Oh, you thought this was about Éomer at the Battle of the Pelennor? That's because I steal from the best!

Seriously, the soul-stirring quote about Éomer on the Pelennor is one of my favorite passages of The Lord of the Rings, and it provided the inspiration — and much of the language! — for this drabble:
It was even as the day thus began to turn against Gondor and their hope wavered that a new cry went up in the City.... In that clear air watchmen on the walls saw afar a new sight of fear, and their last hope left them.

For Anduin, from the bend at the Harlond, so flowed that from the City men could look down it lengthwise for some leagues, and the far-sighted could see any ships that approached. And looking thither they cried in dismay; for black against the glittering stream they beheld a fleet borne up on the wind: dromunds, and ships of great draught with many oars, and with black sails bellying in the breeze.

'The Corsairs of Umbar!' men shouted. 'The Corsairs of Umbar! Look! The Corsairs of Umbar are coming! So Belfalas is taken, and the Ethir, and Lebennin is gone. The Corsairs are upon us!
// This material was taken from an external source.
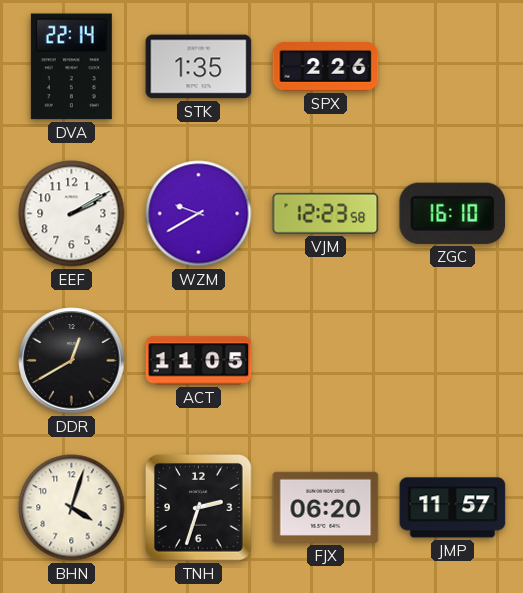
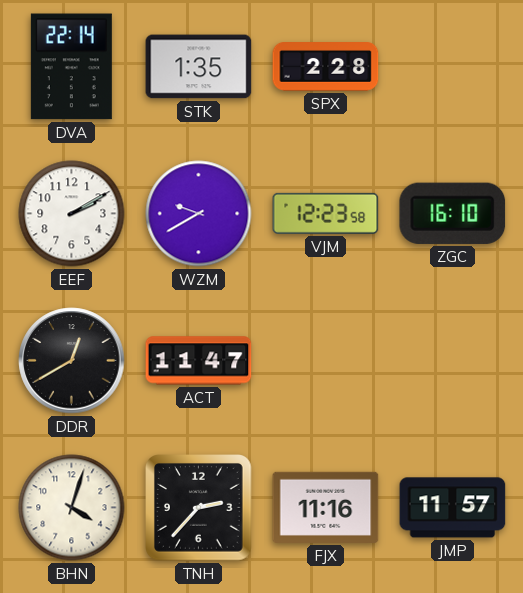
SPX: 2:26 -> 2:28
ACT: 11:05 -> 11:47
TNH: 2:33 -> 2:37
FJX: 06:20 -> 11:16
It is the last stroke of doom!'

And some without order, for none could he found to command them in the City, ran to the bells and tolled the alarm; and some blew the trumpets sounding the retreat....

The Rohirrim indeed had no need of news or alarm. All too well they could see for themselves the black sails. For Éomer was now scarcely a mile from the Harlond, and a great press of his first foes was between him and the haven there, while new foes came swirling behind, cutting him off from the Prince. Now he looked to the River, and hope died in his heart.... But the hosts of Mordor were enheartened, and filled with a new lust and fury they came yelling to the onset.
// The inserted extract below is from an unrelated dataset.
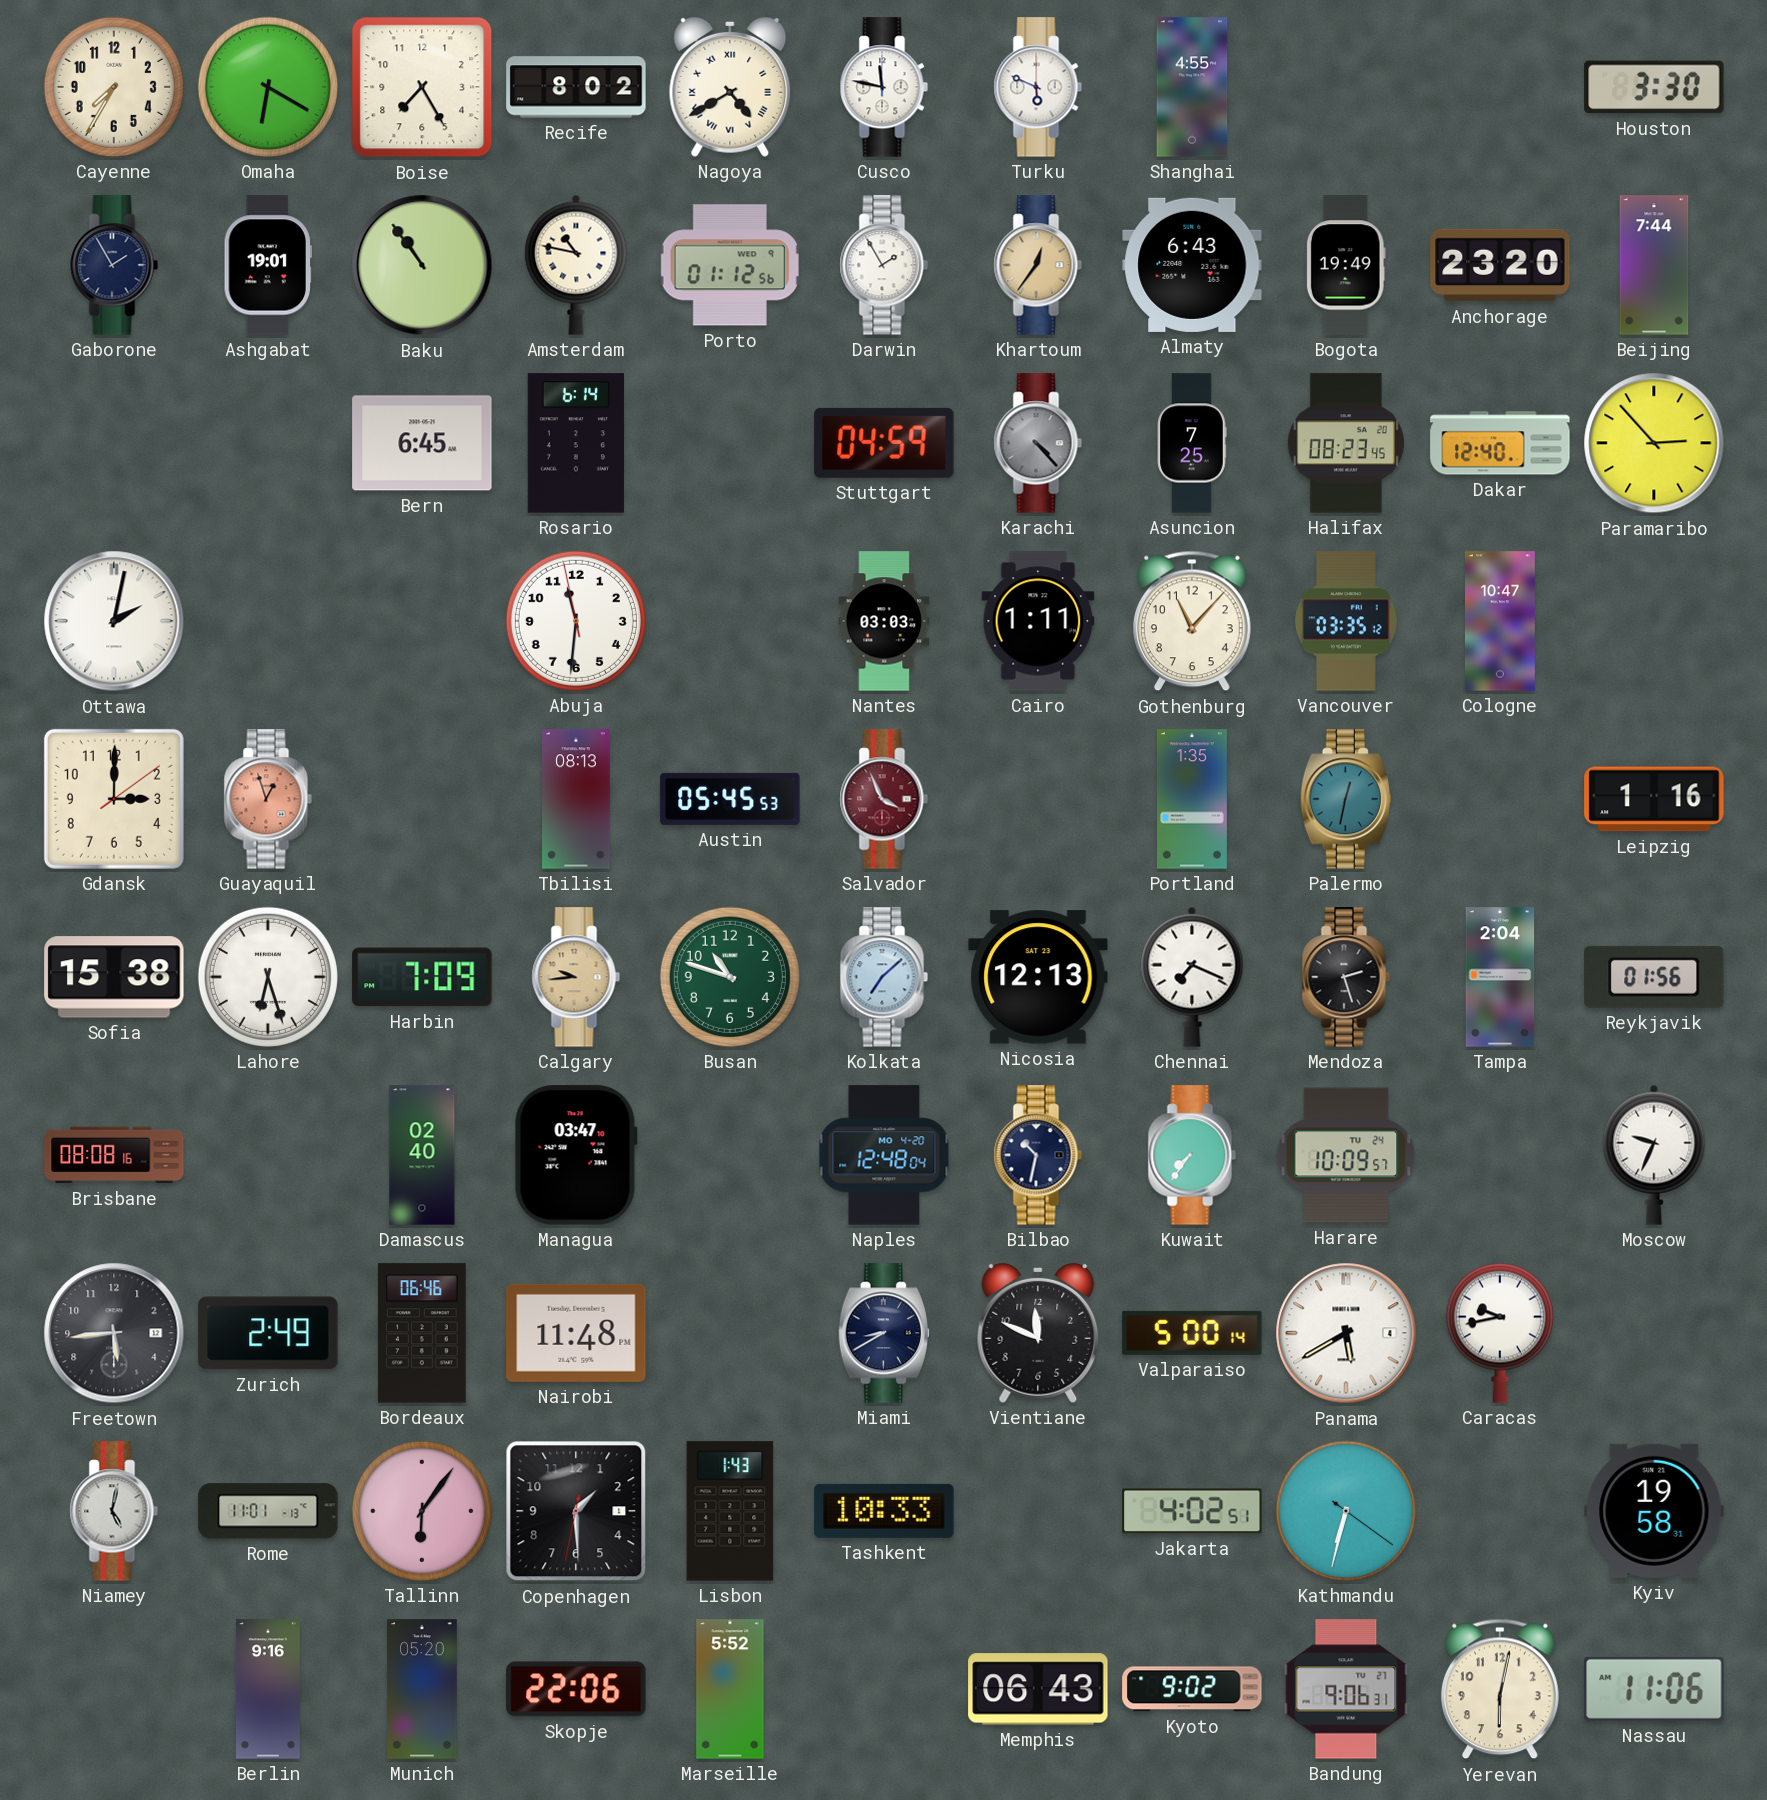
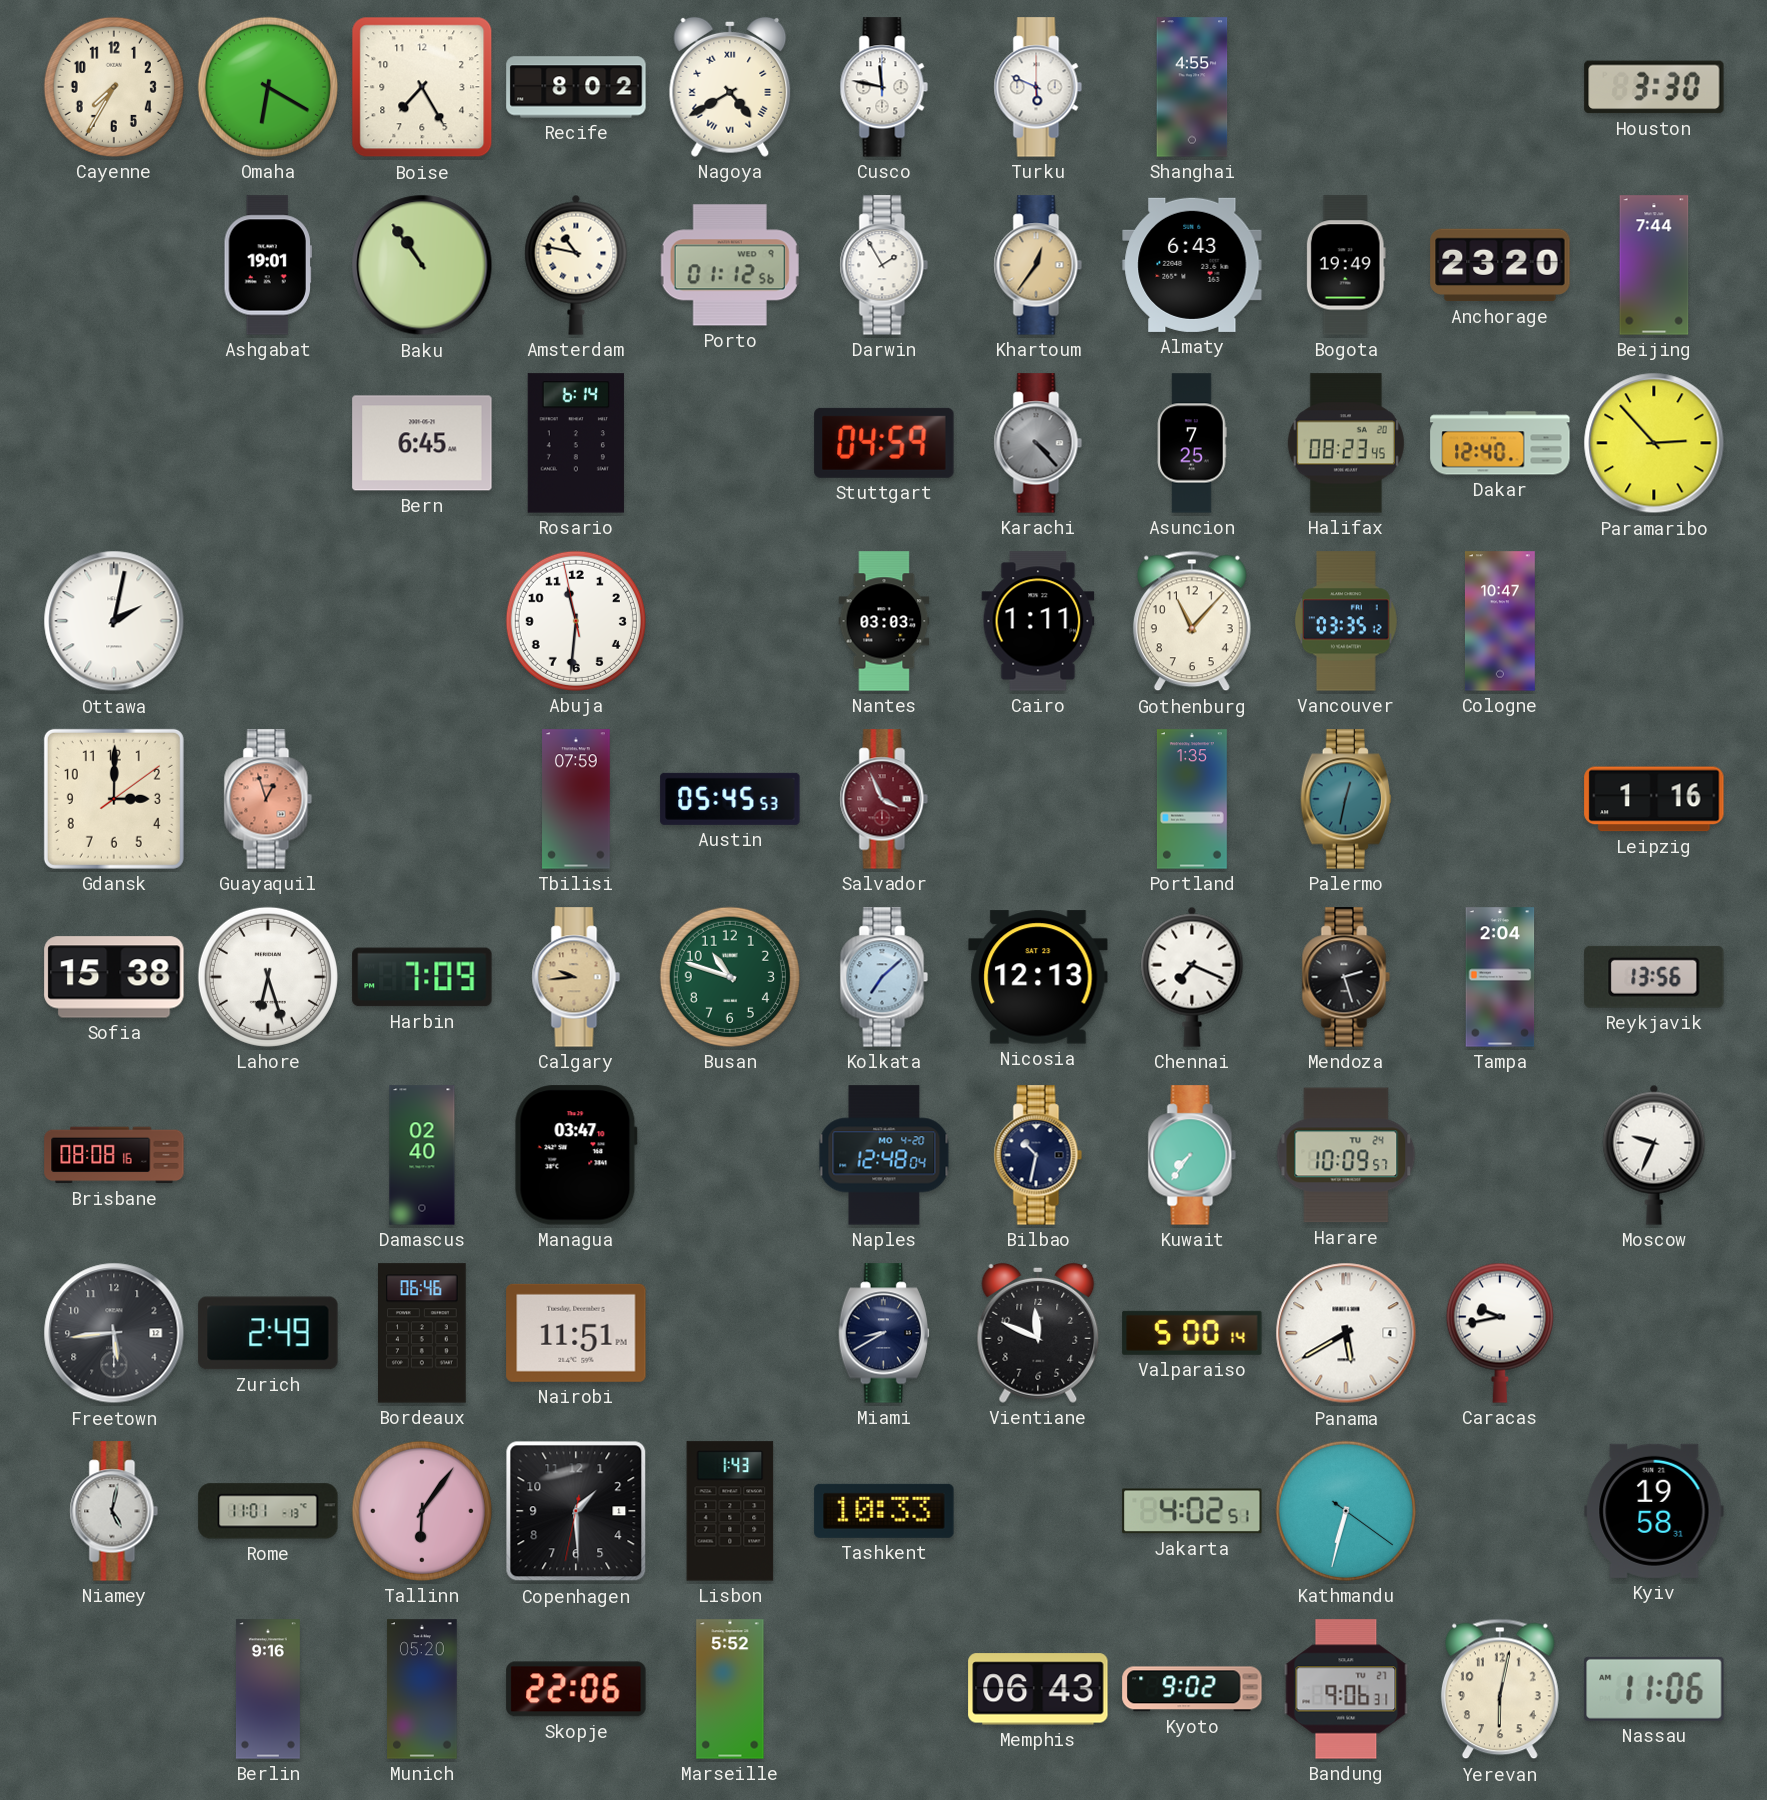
Gaborone: 1:55 -> none
Tbilisi: 08:13 -> 07:59
Reykjavik: 01:56 -> 13:56
Nairobi: 11:48 -> 11:51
Stern now was Éomer's mood.... He let blow the horns to rally all men to his banner that could come thither; for he thought to make a great shield-wall at the last, and stand, and fight there on foot till all fell, and do deeds of song on the fields of Pelennor, though no man should be left in the West to remember the last King of the Mark. So he rode to a green hillock and there set his banner, and the White Horse ran rippling in the wind....
Now for wrath, now for ruin and a red nightfall!
These staves he spoke, yet he laughed as he said them. For once more lust of battle was on him; and he was still unscathed, and he was young, and he was king: the lord of a fell people. And lo! even as he laughed at despair he looked out again on the black ships, and he lifted up his sword to defy them.

And then wonder took him, and a great joy; and he cast his sword up in the sunlight and sang as he caught it. And all eyes followed his gaze, and behold! upon the foremost ship a great standard broke, and the wind displayed it as she turned towards the Harlond. There flowered a White Tree, and that was for Gondor; but Seven Stars were about it, and a high crown above it, the signs of Elendil that no lord had borne for years beyond count. And the stars flamed in the sunlight, for they were wrought of gems by Arwen daughter of Elrond; and the crown was bright in the morning, for it was wrought of mithril and gold.

The Return of the King, LoTR Book 5, Ch 6, The Battle of the Pelennor Fields
But my wicked muse whispered to me: what if it were the flag of Sauron that was unfurled on the lead ship instead? It is, after all, also black:
[The Mouth of Sauron] it was that now rode out, and with him came only a small company of black-harnessed soldiery, and a single banner, black but bearing on it in red the Evil Eye.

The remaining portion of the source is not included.